RP seeking postponement, substitution of IMF plan
RP seeking postponement, substitution of IMF plan
MANILA (AFP): The Philippine Finance Department said here yesterday it was seeking the postponement of four reform measures sought by the International Monetary Fund (IMF) and was hoping in the meantime to substitute them with other reforms.
The four reforms the IMF had wanted implemented, most of them by September, were a one percent gross corporate tax, a minimum three percent import duty, attainment of a base money target level and automatic pricing of oil products.
However the department said the tax was delayed because congress was too busy to pass required legislation while the import duty was left out of the 1994 investment program.
The country also failed to keep base money levels within a ceiling of about 300 billion pesos (US$12 billion) as planned and was seeking instead a new ceiling for the end of November, which they did not specify.
The automatic oil pricing reform was delayed because the executive found that this might require certain legislation although they added that the matter was still under study.

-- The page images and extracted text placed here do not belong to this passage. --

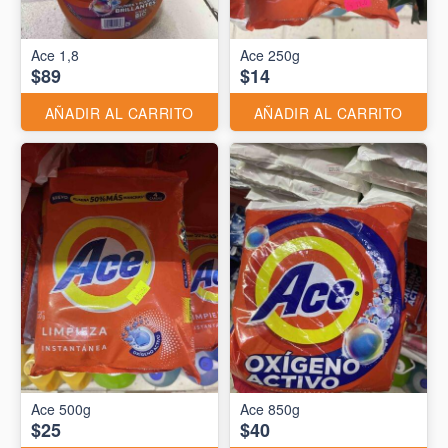
Ace 1,8
Ace 250g
$89
$14
AÑADIR AL CARRITO
AÑADIR AL CARRITO
Ace 500g
Ace 850g
$25
$40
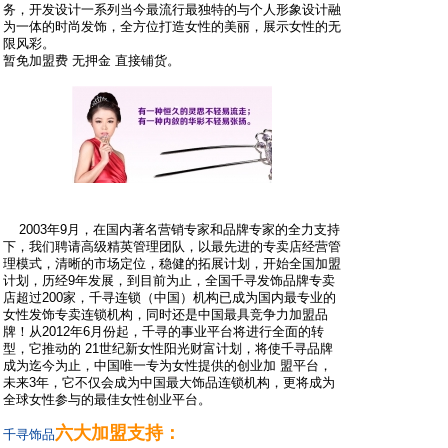
务，开发设计一系列当今最流行最独特的与个人形象设计融
为一体的时尚发饰，全方位打造女性的美丽，展示女性的无
限风彩。
暂免加盟费 无押金 直接铺货。
2003年9月，在国内著名营销专家和品牌专家的全力支持
下，我们聘请高级精英管理团队，以最先进的专卖店经营管
理模式，清晰的市场定位，稳健的拓展计划，开始全国加盟
计划，历经9年发展，到目前为止，全国千寻发饰品牌专卖
店超过200家，千寻连锁（中国）机构已成为国内最专业的
女性发饰专卖连锁机构，同时还是中国最具竞争力加盟品
牌！从2012年6月份起，千寻的事业平台将进行全面的转
型，它推动的 21世纪新女性阳光财富计划，将使千寻品牌
成为迄今为止，中国唯一专为女性提供的创业加 盟平台，
未来3年，它不仅会成为中国最大饰品连锁机构，更将成为
全球女性参与的最佳女性创业平台。
六大加盟支持：
千寻饰品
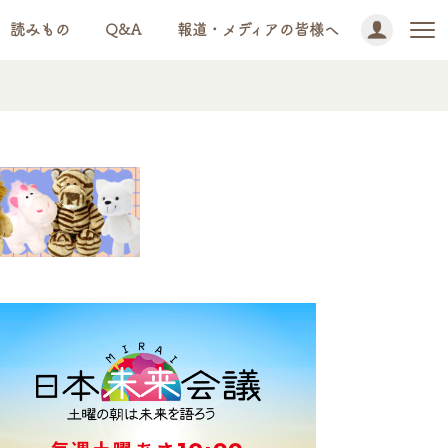
読みもの
Q&A
報道・メディアの皆様へ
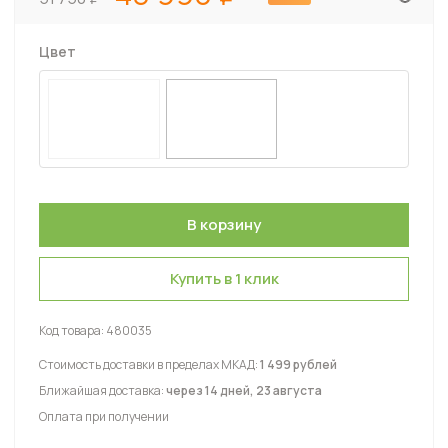
Цвет
Купить в 1 клик
Код товара:
480035
Стоимость доставки в пределах МКАД:
1 499 рублей
Ближайшая доставка:
через 14 дней, 23 августа
Оплата при получении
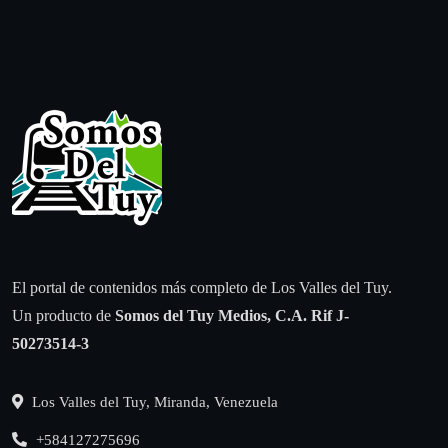
El portal de contenidos más completo de Los Valles del Tuy.
Un producto de
Somos del Tuy Medios, C.A.
Rif J-
50273514-3
Los Valles del Tuy, Miranda, Venezuela
+584127275696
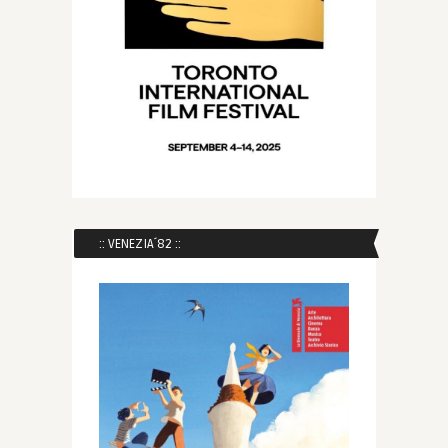
:: VENEZIA´82 ::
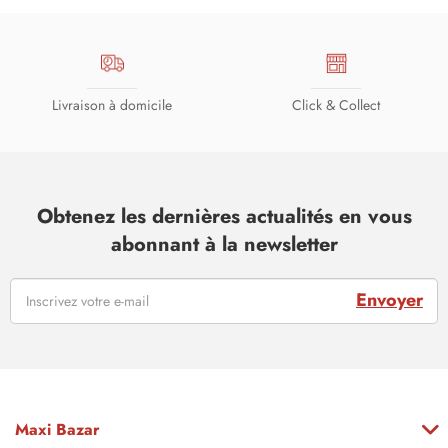
Livraison à domicile
Click & Collect
Obtenez les dernières actualités en vous
abonnant à la newsletter
Envoyer
Maxi Bazar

The Philippines is instead offering to remove all restrictions on current account transactions, including the outflow of foreign exchange, and further liberalize rules governing outward investment by Filipinos within six months.
Manila is committed to phasing out a special foreign exchange allocation to fund the importations of oil companies by November.
IMF director-general Michel Camdessus, during his visit to this country last month, accepted in principle the postponement of the reform measures and their substitution but the matter must still be decided by the IMF board, the department said.
The IMF has warned that the Philippines must further control inflation if it wishes to sustain its economic recovery.